PROBLEM:
Without the pictures, reproduce the records that follow exactly.

[Data records]
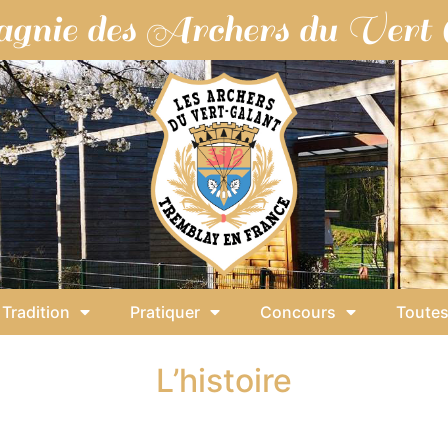
gnie des Archers du Vert 
Tradition
Pratiquer
Concours
Toutes
L’histoire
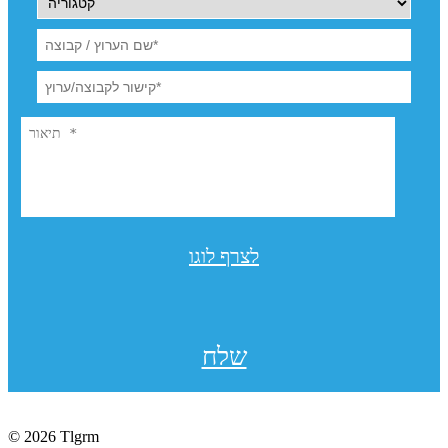
לצרף לוגו
שלח
© 2026 Tlgrm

RESULT BELOW:
gnie des Archers du Vert 
Tradition
Pratiquer
Concours
Toutes
L’histoire
לצרף לוגו
שלח
© 2026 Tlgrm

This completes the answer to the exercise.